─── Entries provided
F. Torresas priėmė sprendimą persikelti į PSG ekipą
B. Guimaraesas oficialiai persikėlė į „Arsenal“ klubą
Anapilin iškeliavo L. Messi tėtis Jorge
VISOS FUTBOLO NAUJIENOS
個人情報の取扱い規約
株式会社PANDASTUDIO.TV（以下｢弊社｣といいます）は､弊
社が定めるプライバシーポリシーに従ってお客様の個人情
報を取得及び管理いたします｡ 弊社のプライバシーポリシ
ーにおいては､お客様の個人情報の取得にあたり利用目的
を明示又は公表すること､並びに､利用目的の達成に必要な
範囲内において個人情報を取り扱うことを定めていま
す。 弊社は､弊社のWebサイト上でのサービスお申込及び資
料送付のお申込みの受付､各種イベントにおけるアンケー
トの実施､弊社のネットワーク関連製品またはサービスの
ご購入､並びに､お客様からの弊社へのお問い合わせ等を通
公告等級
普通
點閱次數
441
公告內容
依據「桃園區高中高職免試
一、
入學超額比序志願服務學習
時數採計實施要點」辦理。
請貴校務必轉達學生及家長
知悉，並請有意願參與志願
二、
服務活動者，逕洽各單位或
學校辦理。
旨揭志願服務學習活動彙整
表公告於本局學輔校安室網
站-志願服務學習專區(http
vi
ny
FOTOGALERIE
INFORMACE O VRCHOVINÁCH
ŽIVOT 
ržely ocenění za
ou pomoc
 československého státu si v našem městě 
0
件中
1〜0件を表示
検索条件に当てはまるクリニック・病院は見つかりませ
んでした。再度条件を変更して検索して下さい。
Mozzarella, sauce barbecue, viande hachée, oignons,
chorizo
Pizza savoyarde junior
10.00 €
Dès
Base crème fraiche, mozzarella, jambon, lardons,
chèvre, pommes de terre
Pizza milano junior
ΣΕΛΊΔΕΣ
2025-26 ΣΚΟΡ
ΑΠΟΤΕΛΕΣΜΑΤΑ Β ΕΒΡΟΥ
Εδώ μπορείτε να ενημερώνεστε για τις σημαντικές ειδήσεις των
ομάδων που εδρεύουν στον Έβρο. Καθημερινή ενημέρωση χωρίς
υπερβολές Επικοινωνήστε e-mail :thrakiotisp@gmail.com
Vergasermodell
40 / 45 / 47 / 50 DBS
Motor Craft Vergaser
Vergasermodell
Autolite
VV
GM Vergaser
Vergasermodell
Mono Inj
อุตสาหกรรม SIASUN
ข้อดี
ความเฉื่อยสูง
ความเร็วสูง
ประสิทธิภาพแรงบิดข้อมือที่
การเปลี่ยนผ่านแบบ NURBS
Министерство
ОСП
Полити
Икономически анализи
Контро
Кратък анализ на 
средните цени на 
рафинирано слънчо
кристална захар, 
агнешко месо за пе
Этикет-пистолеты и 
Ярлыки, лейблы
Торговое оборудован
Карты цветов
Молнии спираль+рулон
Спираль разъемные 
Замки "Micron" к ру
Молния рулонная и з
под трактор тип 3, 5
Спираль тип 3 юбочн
──────
### Required work:
Scan the data for lines with the word "junior". Report only how many there are.

### Solution:
2